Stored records
---

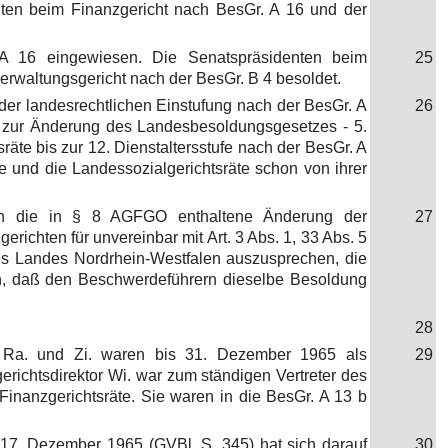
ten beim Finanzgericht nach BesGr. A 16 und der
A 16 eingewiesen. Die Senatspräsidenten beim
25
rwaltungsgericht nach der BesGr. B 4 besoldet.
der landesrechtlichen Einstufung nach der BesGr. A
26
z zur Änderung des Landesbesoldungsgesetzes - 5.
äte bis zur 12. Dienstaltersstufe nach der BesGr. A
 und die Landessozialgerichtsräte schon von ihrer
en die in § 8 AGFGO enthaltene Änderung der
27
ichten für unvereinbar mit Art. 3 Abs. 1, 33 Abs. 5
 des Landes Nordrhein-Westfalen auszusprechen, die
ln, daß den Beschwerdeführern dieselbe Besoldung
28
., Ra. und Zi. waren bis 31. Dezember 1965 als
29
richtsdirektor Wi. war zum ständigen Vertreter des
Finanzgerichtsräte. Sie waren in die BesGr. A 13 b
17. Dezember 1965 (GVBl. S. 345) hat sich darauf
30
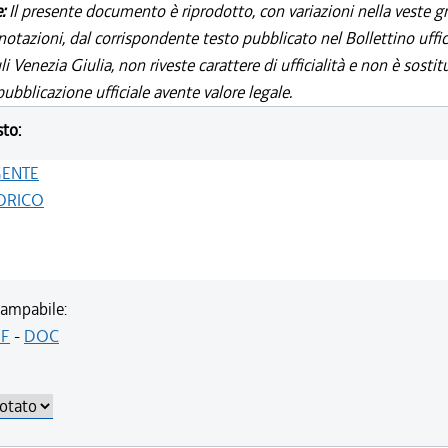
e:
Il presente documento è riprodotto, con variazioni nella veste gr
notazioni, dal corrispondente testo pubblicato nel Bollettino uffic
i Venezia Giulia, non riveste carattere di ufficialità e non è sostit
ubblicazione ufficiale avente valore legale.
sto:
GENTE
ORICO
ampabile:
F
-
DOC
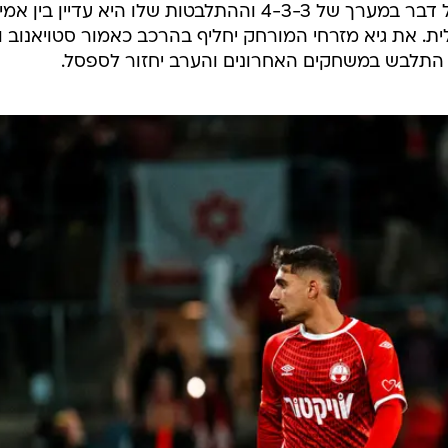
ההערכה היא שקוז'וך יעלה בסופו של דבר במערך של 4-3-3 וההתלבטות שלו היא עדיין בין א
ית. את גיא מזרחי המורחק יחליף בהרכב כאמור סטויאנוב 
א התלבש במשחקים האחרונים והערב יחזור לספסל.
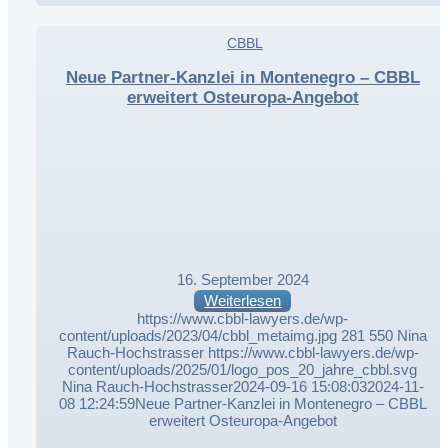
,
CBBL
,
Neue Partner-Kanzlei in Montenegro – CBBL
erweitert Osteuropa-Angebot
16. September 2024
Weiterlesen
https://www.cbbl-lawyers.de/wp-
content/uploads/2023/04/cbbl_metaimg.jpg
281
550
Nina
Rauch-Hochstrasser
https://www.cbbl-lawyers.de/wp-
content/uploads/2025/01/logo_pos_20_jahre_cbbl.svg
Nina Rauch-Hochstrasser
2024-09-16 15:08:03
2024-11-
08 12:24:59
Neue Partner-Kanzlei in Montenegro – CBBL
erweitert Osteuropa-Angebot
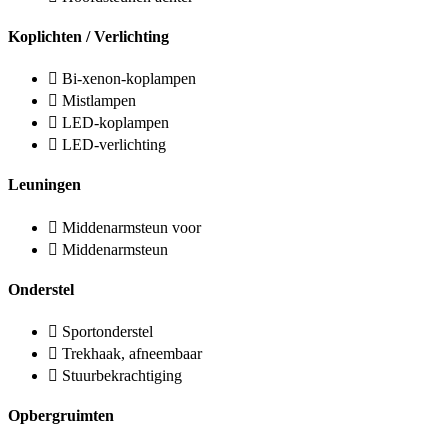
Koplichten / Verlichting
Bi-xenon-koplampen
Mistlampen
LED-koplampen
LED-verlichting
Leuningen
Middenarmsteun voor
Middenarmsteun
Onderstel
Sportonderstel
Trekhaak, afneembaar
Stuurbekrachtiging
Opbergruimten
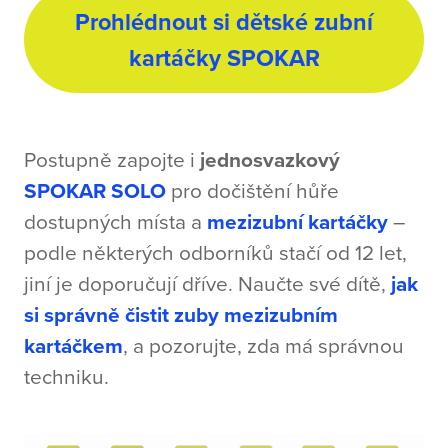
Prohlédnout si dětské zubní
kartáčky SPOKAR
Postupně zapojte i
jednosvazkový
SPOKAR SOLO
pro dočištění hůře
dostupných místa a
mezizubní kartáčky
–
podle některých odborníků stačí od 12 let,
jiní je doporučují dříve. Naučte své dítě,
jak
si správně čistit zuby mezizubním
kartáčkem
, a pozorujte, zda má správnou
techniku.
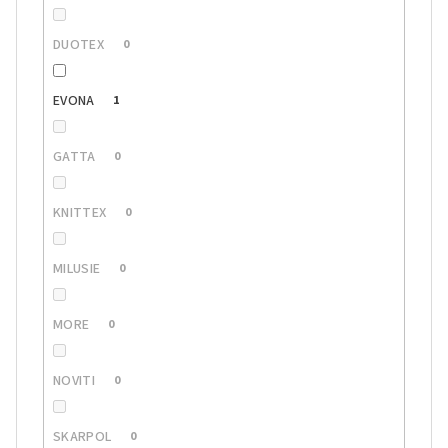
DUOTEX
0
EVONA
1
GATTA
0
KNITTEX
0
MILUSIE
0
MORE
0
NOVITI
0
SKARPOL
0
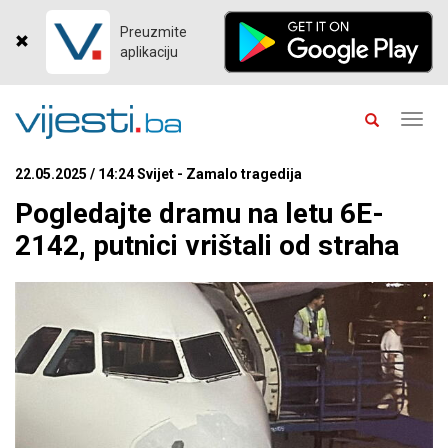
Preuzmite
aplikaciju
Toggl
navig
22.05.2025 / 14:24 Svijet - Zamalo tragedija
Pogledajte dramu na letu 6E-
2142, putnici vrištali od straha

---

■ **Task details**:
May I have only the lines from the start of the data through the line containing "16. September 2024", both included, reproduced exactly and without the pictures?

■ **Task answer**:
ten beim Finanzgericht nach BesGr. A 16 und der
A 16 eingewiesen. Die Senatspräsidenten beim
25
rwaltungsgericht nach der BesGr. B 4 besoldet.
der landesrechtlichen Einstufung nach der BesGr. A
26
z zur Änderung des Landesbesoldungsgesetzes - 5.
äte bis zur 12. Dienstaltersstufe nach der BesGr. A
 und die Landessozialgerichtsräte schon von ihrer
en die in § 8 AGFGO enthaltene Änderung der
27
ichten für unvereinbar mit Art. 3 Abs. 1, 33 Abs. 5
 des Landes Nordrhein-Westfalen auszusprechen, die
ln, daß den Beschwerdeführern dieselbe Besoldung
28
., Ra. und Zi. waren bis 31. Dezember 1965 als
29
richtsdirektor Wi. war zum ständigen Vertreter des
Finanzgerichtsräte. Sie waren in die BesGr. A 13 b
17. Dezember 1965 (GVBl. S. 345) hat sich darauf
30
e:
Il presente documento è riprodotto, con variazioni nella veste gr
notazioni, dal corrispondente testo pubblicato nel Bollettino uffic
i Venezia Giulia, non riveste carattere di ufficialità e non è sostit
ubblicazione ufficiale avente valore legale.
sto:
GENTE
ORICO
ampabile:
F
-
DOC
ההערכה היא שקוז'וך יעלה בסופו של דבר במערך של 4-3-3 וההתלבטות שלו היא עדיין בין א
ית. את גיא מזרחי המורחק יחליף בהרכב כאמור סטויאנוב 
א התלבש במשחקים האחרונים והערב יחזור לספסל.
,
CBBL
,
Neue Partner-Kanzlei in Montenegro – CBBL
erweitert Osteuropa-Angebot
16. September 2024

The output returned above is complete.